[Problem details] Begin at the line bearing "Es handelt sich". Transcribe it and all subsequent lines of the material below exactly, and nothing more.

==*==

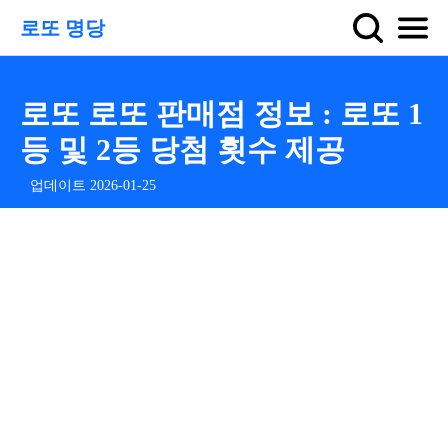
로또 명당
로또 로또 판매점 정보 : 로또 1
등 및 2등 당첨 횟수 제공
업데이트 2026-01-25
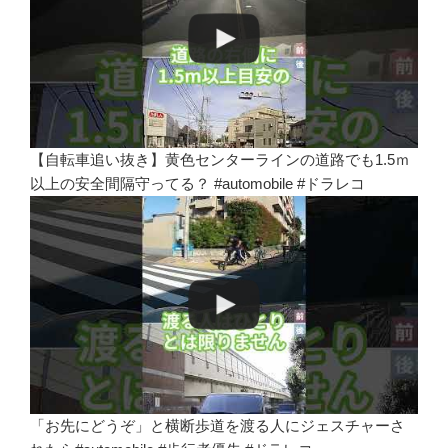
【自転車追い抜き】黄色センターラインの道路でも1.5ｍ
以上の安全間隔守ってる？ #automobile #ドラレコ
「お先にどうぞ」と横断歩道を渡る人にジェスチャーさ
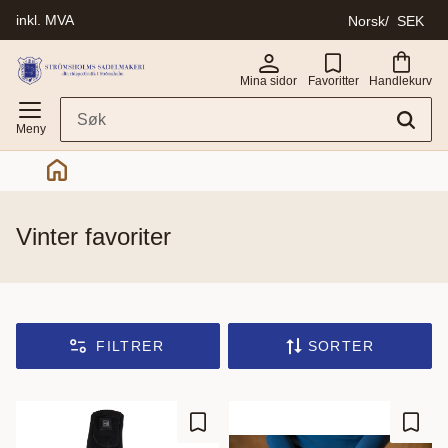
inkl. MVA
Norsk
SEK
Meny
Mina sidor
Favoritter
Handlekurv
vinter favoriter
FILTRER
SORTER
Lagre som favoritt
Lagre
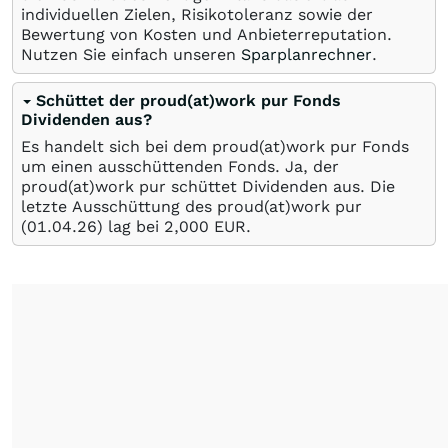
individuellen Zielen, Risikotoleranz sowie der
Bewertung von Kosten und Anbieterreputation.
Nutzen Sie einfach unseren
Sparplanrechner
.
Schüttet der proud(at)work pur Fonds
Dividenden aus?
Es handelt sich bei dem proud(at)work pur Fonds
um einen ausschüttenden Fonds. Ja, der
proud(at)work pur schüttet Dividenden aus. Die
letzte Ausschüttung des proud(at)work pur
(
01.04.26
) lag bei 2,000
EUR
.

==*==

[Result below]
Es handelt sich bei dem proud(at)work pur Fonds
um einen ausschüttenden Fonds. Ja, der
proud(at)work pur schüttet Dividenden aus. Die
letzte Ausschüttung des proud(at)work pur
(
01.04.26
) lag bei 2,000
EUR
.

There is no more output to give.